新薬師寺

新薬師寺は、奈良市高畑町にある華厳宗の寺院である。
新薬師寺は、747年に聖武天皇の病気平癒を祈願して、光明皇后が建立した勅願寺院である。
建立前、天皇の病気を治すため、都とその近郊の名高い山、清らかな場所で、薬師悔過(やくしけか)が行われ、諸国に薬師如来七躯を造立するよう命じられた。
薬師悔過は、病苦を救う薬師如来の功徳を讃嘆し、罪過を懺悔して天下泰平万民快楽を祈る法要である。
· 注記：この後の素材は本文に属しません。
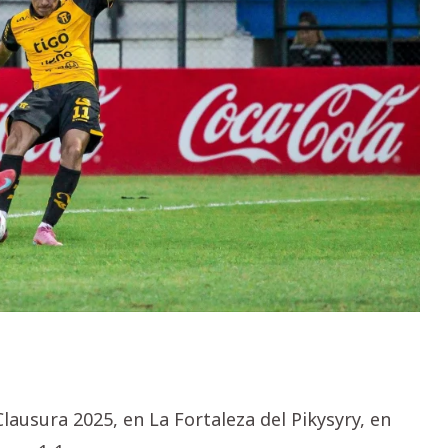
Clausura 2025, en La Fortaleza del Pikysyry, en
創建当時、新薬師寺(当初は、香山薬師寺、香薬寺とも呼ばれた)の金堂には七仏薬師が祀られていた。
780年に落雷のため、伽藍の大半は焼失し、食堂(現在の本堂で国宝)のみが焼け残った。
この天平時代の本堂のほか、鎌倉時代の東門、南門、地蔵堂、鐘楼などの建物がある。
本尊は、薬師如来座像(国宝)で、体幹部分は一本のカヤの木から掘り出され、手と足は同じカヤの木から寄せ木して造られている。
本堂内は、円形の土壇が築かれ、中央の本尊の周りを十二神将立像(国宝)が囲んで立っている。
十二神将は、薬師如来を信仰する人を守る夜叉(インド神話で森林に住む精霊)の大将である。
各像とも独特の姿と表情をしており、特に伐折羅(バサラ)大将像の怒髪逆立つ表情はよく知られている。
十二神将立像の建立調査の様子を、ビデオで見ることが出来る。
本堂西南には、香薬師像を詠んだ會津八一の歌碑が建てられている。
近鉄奈良駅、JR奈良駅から市内循環バスで「破石町」バス停下車、徒歩10分。
寺院前に参拝者用の駐車場がある。